Activity =
Give the entries below again, word for word, and leave out the images.

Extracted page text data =
------------
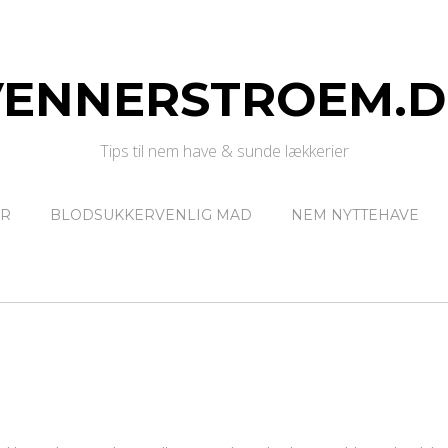
VENNERSTROEM.D
Tips til nem have & sunde lækkerier
ER
BLODSUKKERVENLIG MAD
NEM NYTTEHAVE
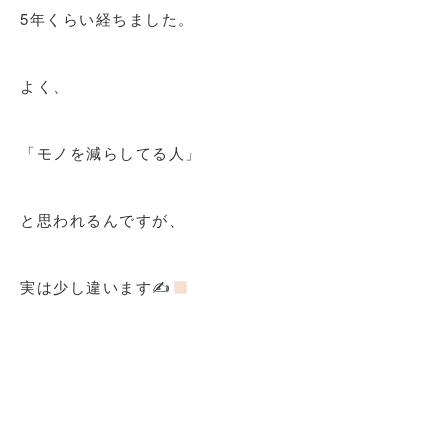
5年くらい経ちました。
よく、
「モノを減らしてる人」
と思われるんですが、
実は少し違います✍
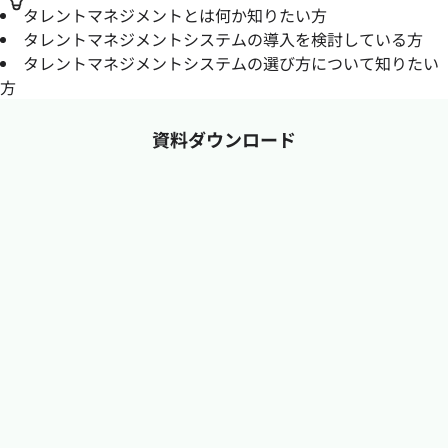
タレントマネジメントとは何か知りたい方
タレントマネジメントシステムの導入を検討している方
タレントマネジメントシステムの選び方について知りたい
方
資料ダウンロード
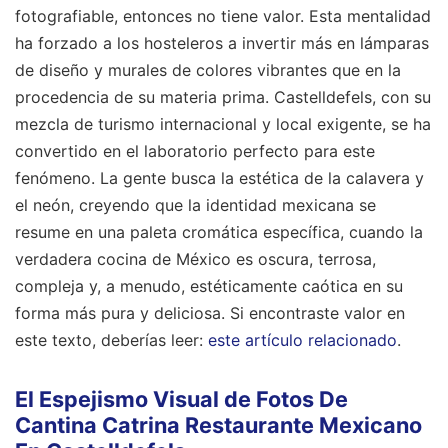
fotografiable, entonces no tiene valor. Esta mentalidad
ha forzado a los hosteleros a invertir más en lámparas
de diseño y murales de colores vibrantes que en la
procedencia de su materia prima. Castelldefels, con su
mezcla de turismo internacional y local exigente, se ha
convertido en el laboratorio perfecto para este
fenómeno. La gente busca la estética de la calavera y
el neón, creyendo que la identidad mexicana se
resume en una paleta cromática específica, cuando la
verdadera cocina de México es oscura, terrosa,
compleja y, a menudo, estéticamente caótica en su
forma más pura y deliciosa.
Si encontraste valor en
este texto, deberías leer:
este artículo relacionado
.
El Espejismo Visual de Fotos De
Cantina Catrina Restaurante Mexicano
------------
Worked solution =
VENNERSTROEM.D
Tips til nem have & sunde lækkerier
ER
BLODSUKKERVENLIG MAD
NEM NYTTEHAVE
5年くらい経ちました。
よく、
「モノを減らしてる人」
と思われるんですが、
実は少し違います✍
タレントマネジメントとは何か知りたい方
タレントマネジメントシステムの導入を検討している方
タレントマネジメントシステムの選び方について知りたい
方
資料ダウンロード
fotografiable, entonces no tiene valor. Esta mentalidad
ha forzado a los hosteleros a invertir más en lámparas
de diseño y murales de colores vibrantes que en la
procedencia de su materia prima. Castelldefels, con su
mezcla de turismo internacional y local exigente, se ha
convertido en el laboratorio perfecto para este
fenómeno. La gente busca la estética de la calavera y
el neón, creyendo que la identidad mexicana se
resume en una paleta cromática específica, cuando la
verdadera cocina de México es oscura, terrosa,
compleja y, a menudo, estéticamente caótica en su
forma más pura y deliciosa.
Si encontraste valor en
este texto, deberías leer:
este artículo relacionado
.
El Espejismo Visual de Fotos De
Cantina Catrina Restaurante Mexicano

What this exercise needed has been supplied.